Fingerspelling vs. Signing
You could fingerspell W-R-I-T-E letter by letter using the ASL manual alphabet, but that’s slow and unnecessary for such a common word. Fingerspelling is typically reserved for proper nouns, technical terms, or words that don’t have an established ASL sign. Since WRITE has a clear, widely recognized sign, use the sign itself in conversation.
That said, if you’re in a classroom or learning environment and you want to practice, fingerspelling and signing the word together is a standard drill. Sign WRITE first, then fingerspell it, so you reinforce both skills.
Writing ASL on Paper or Screen
ASL doesn’t have a standard written alphabet the way English does, but several systems exist for putting signs into written form. If your search was about how to write ASL itself (rather than how to perform the sign for “write”), here’s what’s available.
Glossing is the most common method in classrooms and textbooks. You write the English equivalent of each sign in CAPITAL LETTERS, arranged in ASL word order (which differs from English). A hyphen between capitalized words means a single sign whose meaning requires multiple English words to translate. A tilde (~) between capitalized words indicates a multi-sign construction. So a gloss might look like: ME WANT WRITE LETTER.
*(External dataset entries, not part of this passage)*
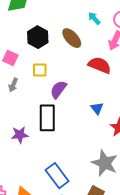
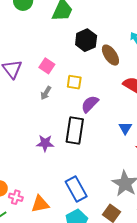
black hexagon: (38, 37) -> (86, 40), moved

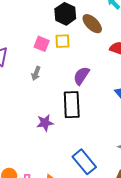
pink square: (47, 66) -> (42, 44), moved
yellow square: (74, 82) -> (63, 41), moved

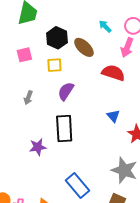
pink square: (42, 44) -> (24, 55), moved, turned -35
purple semicircle: (81, 76) -> (66, 91), moved

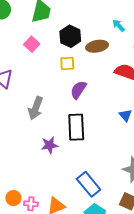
brown ellipse: (84, 47) -> (97, 46), turned -55
pink square: (24, 55) -> (32, 44), moved, turned -35
gray arrow: (28, 98) -> (36, 108), moved, size x1.6

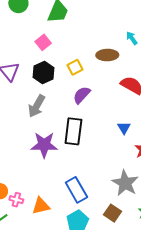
black hexagon: (70, 36) -> (43, 73), moved
yellow square: (67, 64) -> (75, 67), turned -35
purple star: (50, 145) -> (44, 145), size x1.5

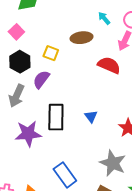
yellow square: (75, 67) -> (51, 53), turned -35
purple semicircle: (82, 95) -> (41, 79), moved
blue triangle: (124, 128) -> (91, 116), moved

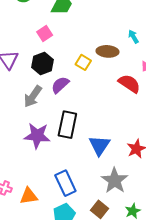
yellow square: (51, 53) -> (83, 62), moved
blue triangle: (91, 116) -> (99, 145), moved, size x1.6

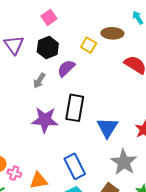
gray arrow: (33, 96) -> (39, 81), size x0.7

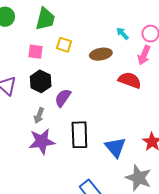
pink square: (49, 17) -> (35, 52), turned -35
yellow square: (89, 45) -> (64, 45), moved
purple star: (45, 120) -> (42, 141), moved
SignWriting, developed by Valerie Sutton, is a visual notation system that represents handshapes, movements, and facial expressions with symbols arranged vertically on the page. Handshapes are drawn as geometric shapes: a square for a closed fist, a circle for a rounded hand with fingertips touching the thumb, and a pointed rectangle for a flat hand. A head symbol (a circle representing the view from behind the signer) anchors the sign’s location, and movement arrows indicate direction. Dark dots show fingers bending inward, light dots show fingers straightening, and arrows of different styles distinguish between movement parallel to a wall versus movement parallel to the floor. It’s the closest thing to a true writing system for sign languages.
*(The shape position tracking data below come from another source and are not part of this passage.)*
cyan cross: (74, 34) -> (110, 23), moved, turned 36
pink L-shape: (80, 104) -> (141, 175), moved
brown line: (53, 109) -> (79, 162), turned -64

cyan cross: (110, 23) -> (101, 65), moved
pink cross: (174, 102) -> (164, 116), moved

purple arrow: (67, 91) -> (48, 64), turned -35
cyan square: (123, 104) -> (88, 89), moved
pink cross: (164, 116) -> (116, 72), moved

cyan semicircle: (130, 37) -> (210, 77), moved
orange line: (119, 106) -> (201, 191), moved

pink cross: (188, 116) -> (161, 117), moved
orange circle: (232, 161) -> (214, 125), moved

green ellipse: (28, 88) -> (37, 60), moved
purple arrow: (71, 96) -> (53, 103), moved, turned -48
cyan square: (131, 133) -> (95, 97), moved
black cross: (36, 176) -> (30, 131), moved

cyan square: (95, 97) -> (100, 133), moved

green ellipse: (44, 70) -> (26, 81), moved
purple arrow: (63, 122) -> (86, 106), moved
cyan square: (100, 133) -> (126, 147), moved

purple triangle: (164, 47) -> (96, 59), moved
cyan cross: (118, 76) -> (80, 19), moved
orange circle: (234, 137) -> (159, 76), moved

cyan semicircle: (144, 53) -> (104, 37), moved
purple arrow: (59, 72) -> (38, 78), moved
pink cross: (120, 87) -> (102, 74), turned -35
Stokoe Notation is an older system developed by linguist William Stokoe in the 1960s for academic analysis. It breaks each sign into three parts written in sequence: the location where the sign happens, the handshape that performs the action, and the movement itself. It’s useful for linguistic research but rarely appears outside academic settings.
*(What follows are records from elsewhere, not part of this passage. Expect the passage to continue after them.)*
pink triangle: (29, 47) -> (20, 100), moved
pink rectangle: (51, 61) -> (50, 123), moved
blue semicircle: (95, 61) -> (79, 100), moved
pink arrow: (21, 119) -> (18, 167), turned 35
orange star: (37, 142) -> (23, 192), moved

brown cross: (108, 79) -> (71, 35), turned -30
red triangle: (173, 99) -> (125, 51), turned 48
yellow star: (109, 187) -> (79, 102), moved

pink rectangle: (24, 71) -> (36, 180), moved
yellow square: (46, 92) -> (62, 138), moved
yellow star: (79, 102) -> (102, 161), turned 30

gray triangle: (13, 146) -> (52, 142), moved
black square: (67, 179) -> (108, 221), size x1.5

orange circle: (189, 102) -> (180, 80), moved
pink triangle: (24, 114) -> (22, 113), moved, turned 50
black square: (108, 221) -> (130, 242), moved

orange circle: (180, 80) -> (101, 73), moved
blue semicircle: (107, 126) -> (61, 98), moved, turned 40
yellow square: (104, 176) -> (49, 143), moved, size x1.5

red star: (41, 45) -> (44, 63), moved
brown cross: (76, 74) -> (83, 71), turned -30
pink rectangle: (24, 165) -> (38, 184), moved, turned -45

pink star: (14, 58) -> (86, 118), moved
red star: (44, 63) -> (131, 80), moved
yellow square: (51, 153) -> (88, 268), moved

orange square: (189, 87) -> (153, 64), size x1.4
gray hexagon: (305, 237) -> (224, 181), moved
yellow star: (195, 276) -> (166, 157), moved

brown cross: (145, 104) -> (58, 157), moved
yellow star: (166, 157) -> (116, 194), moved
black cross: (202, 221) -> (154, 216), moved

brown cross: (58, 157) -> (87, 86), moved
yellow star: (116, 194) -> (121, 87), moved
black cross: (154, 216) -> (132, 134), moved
Digital Tools for ASL Writing
If you want to type ASL-related content on a computer, a few tools are available. The Gallaudet TrueType font lets you type on a standard keyboard and see fingerspelling handshapes appear on screen instead of letters. On Windows, you download the .ttf file, open it, and click Install. On Mac, you download the file, then drag it into your Fonts folder (Home > Library > Fonts) and double-click to install. Once installed, you can select “Gallaudet” as your font in any word processor, and each key produces the corresponding fingerspelling handshape.
For SignWriting, the SignPuddle platform and related software let you compose signs using the full symbol set. These tools are more specialized and have a steeper learning curve, but they allow you to write entire sentences and stories in visual sign notation rather than English glosses.